**EXERCISE DETAILS:** Go through the records and write each one out again exactly.
* * * * * * * * *
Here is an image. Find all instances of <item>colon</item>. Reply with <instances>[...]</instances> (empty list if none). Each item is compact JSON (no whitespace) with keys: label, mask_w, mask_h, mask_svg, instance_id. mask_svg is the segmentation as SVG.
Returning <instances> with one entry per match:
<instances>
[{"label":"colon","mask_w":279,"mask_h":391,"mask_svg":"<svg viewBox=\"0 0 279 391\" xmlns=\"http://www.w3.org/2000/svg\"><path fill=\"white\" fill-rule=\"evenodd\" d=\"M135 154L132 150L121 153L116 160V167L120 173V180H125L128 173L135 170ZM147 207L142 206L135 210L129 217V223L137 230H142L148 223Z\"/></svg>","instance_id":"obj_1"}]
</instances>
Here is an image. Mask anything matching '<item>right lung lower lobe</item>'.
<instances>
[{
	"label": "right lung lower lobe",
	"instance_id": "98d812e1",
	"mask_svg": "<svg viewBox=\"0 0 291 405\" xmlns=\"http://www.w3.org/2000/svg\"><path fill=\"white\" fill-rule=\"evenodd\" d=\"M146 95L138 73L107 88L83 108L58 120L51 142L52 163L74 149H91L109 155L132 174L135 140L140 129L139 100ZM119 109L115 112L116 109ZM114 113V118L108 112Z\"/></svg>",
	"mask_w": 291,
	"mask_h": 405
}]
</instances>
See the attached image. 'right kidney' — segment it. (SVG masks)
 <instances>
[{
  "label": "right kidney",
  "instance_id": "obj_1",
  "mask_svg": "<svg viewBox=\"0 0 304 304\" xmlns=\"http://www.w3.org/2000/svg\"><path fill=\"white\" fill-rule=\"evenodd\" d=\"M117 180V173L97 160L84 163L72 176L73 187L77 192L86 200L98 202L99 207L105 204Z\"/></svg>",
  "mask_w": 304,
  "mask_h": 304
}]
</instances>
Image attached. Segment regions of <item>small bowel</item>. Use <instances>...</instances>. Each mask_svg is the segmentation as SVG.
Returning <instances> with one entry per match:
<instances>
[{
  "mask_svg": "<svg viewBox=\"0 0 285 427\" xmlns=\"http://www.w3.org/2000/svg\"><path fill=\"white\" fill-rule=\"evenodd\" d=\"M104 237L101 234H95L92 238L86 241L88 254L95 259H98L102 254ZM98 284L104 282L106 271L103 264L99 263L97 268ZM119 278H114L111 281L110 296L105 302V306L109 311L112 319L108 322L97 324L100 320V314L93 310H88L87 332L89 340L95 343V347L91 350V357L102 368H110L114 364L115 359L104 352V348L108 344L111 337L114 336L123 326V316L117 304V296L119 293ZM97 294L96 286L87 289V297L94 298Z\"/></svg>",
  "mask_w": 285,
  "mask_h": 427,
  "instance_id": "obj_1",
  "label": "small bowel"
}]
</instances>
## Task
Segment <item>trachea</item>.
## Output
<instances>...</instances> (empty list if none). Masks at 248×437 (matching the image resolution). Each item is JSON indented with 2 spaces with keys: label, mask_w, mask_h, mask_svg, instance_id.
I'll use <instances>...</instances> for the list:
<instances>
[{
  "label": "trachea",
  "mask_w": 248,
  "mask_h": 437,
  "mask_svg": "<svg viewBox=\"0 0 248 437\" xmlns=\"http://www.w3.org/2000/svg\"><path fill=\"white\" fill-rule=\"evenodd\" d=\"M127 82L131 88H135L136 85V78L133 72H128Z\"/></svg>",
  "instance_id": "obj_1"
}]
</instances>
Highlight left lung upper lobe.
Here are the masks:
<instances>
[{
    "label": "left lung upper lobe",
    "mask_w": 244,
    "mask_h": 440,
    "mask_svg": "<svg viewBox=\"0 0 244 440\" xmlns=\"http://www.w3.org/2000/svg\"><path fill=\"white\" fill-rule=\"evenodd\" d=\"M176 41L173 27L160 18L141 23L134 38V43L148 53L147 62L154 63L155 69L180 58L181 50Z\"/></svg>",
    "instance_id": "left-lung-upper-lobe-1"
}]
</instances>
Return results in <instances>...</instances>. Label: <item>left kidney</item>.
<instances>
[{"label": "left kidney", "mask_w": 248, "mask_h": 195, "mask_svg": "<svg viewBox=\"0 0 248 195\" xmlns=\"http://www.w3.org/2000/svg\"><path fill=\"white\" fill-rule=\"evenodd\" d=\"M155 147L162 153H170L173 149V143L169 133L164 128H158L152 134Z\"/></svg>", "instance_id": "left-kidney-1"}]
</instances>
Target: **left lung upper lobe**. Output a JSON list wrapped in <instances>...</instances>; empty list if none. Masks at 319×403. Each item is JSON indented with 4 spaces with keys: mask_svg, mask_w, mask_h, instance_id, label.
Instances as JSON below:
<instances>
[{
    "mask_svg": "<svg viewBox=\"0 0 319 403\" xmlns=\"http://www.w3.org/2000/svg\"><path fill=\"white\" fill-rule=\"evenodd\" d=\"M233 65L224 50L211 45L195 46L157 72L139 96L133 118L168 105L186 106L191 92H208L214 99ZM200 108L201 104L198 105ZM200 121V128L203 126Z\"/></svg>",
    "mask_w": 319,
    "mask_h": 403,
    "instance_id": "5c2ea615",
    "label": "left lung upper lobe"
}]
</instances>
* * * * * * * * *
**ANSWER SPACE:**
Here is an image. Find all instances of <item>colon</item>. Reply with <instances>[...]</instances> (empty list if none). Each item is compact JSON (no whitespace) with keys: label, mask_w, mask_h, mask_svg, instance_id. mask_svg is the segmentation as SVG.
Returning <instances> with one entry per match:
<instances>
[{"label":"colon","mask_w":279,"mask_h":391,"mask_svg":"<svg viewBox=\"0 0 279 391\" xmlns=\"http://www.w3.org/2000/svg\"><path fill=\"white\" fill-rule=\"evenodd\" d=\"M135 154L132 150L121 153L116 160V167L120 173V180H125L128 173L135 170ZM147 207L142 206L135 210L129 217V223L137 230H142L148 223Z\"/></svg>","instance_id":"obj_1"}]
</instances>
Here is an image. Mask anything matching '<item>right lung lower lobe</item>'.
<instances>
[{
	"label": "right lung lower lobe",
	"instance_id": "98d812e1",
	"mask_svg": "<svg viewBox=\"0 0 291 405\" xmlns=\"http://www.w3.org/2000/svg\"><path fill=\"white\" fill-rule=\"evenodd\" d=\"M146 95L138 73L107 88L83 108L58 120L51 142L52 163L74 149H91L109 155L132 174L135 140L140 129L139 100ZM119 109L115 112L116 109ZM114 113V118L108 112Z\"/></svg>",
	"mask_w": 291,
	"mask_h": 405
}]
</instances>
See the attached image. 'right kidney' — segment it. (SVG masks)
 <instances>
[{
  "label": "right kidney",
  "instance_id": "obj_1",
  "mask_svg": "<svg viewBox=\"0 0 304 304\" xmlns=\"http://www.w3.org/2000/svg\"><path fill=\"white\" fill-rule=\"evenodd\" d=\"M117 180V173L97 160L84 163L72 176L73 187L77 192L86 200L98 202L99 207L105 204Z\"/></svg>",
  "mask_w": 304,
  "mask_h": 304
}]
</instances>
Image attached. Segment regions of <item>small bowel</item>. Use <instances>...</instances>. Each mask_svg is the segmentation as SVG.
Returning <instances> with one entry per match:
<instances>
[{
  "mask_svg": "<svg viewBox=\"0 0 285 427\" xmlns=\"http://www.w3.org/2000/svg\"><path fill=\"white\" fill-rule=\"evenodd\" d=\"M104 237L101 234H95L92 238L86 241L88 254L95 259H98L102 254ZM98 284L104 282L106 271L103 264L99 263L97 268ZM119 278H114L111 281L110 296L105 302V306L109 311L112 319L108 322L97 324L100 320V314L93 310H88L87 332L89 340L95 343V347L91 350V357L102 368H110L114 364L115 359L104 352V348L108 344L111 337L114 336L123 326V316L117 304V296L119 293ZM97 294L96 286L87 289V297L94 298Z\"/></svg>",
  "mask_w": 285,
  "mask_h": 427,
  "instance_id": "obj_1",
  "label": "small bowel"
}]
</instances>
## Task
Segment <item>trachea</item>.
## Output
<instances>...</instances> (empty list if none). Masks at 248×437 (matching the image resolution). Each item is JSON indented with 2 spaces with keys: label, mask_w, mask_h, mask_svg, instance_id.
I'll use <instances>...</instances> for the list:
<instances>
[{
  "label": "trachea",
  "mask_w": 248,
  "mask_h": 437,
  "mask_svg": "<svg viewBox=\"0 0 248 437\" xmlns=\"http://www.w3.org/2000/svg\"><path fill=\"white\" fill-rule=\"evenodd\" d=\"M127 82L131 88H135L136 85V78L133 72H128Z\"/></svg>",
  "instance_id": "obj_1"
}]
</instances>
Highlight left lung upper lobe.
Here are the masks:
<instances>
[{
    "label": "left lung upper lobe",
    "mask_w": 244,
    "mask_h": 440,
    "mask_svg": "<svg viewBox=\"0 0 244 440\" xmlns=\"http://www.w3.org/2000/svg\"><path fill=\"white\" fill-rule=\"evenodd\" d=\"M176 41L173 27L160 18L141 23L134 38V43L148 53L147 62L154 63L155 69L180 58L181 50Z\"/></svg>",
    "instance_id": "left-lung-upper-lobe-1"
}]
</instances>
Return results in <instances>...</instances>. Label: <item>left kidney</item>.
<instances>
[{"label": "left kidney", "mask_w": 248, "mask_h": 195, "mask_svg": "<svg viewBox=\"0 0 248 195\" xmlns=\"http://www.w3.org/2000/svg\"><path fill=\"white\" fill-rule=\"evenodd\" d=\"M155 147L162 153H170L173 149V143L169 133L164 128H158L152 134Z\"/></svg>", "instance_id": "left-kidney-1"}]
</instances>
Target: **left lung upper lobe**. Output a JSON list wrapped in <instances>...</instances>; empty list if none. Masks at 319×403. Each item is JSON indented with 4 spaces with keys: mask_svg, mask_w, mask_h, instance_id, label.
Instances as JSON below:
<instances>
[{
    "mask_svg": "<svg viewBox=\"0 0 319 403\" xmlns=\"http://www.w3.org/2000/svg\"><path fill=\"white\" fill-rule=\"evenodd\" d=\"M233 65L224 50L211 45L195 46L157 72L139 96L133 118L168 105L186 106L191 92H208L214 99ZM200 108L201 104L198 105ZM200 121V128L203 126Z\"/></svg>",
    "mask_w": 319,
    "mask_h": 403,
    "instance_id": "5c2ea615",
    "label": "left lung upper lobe"
}]
</instances>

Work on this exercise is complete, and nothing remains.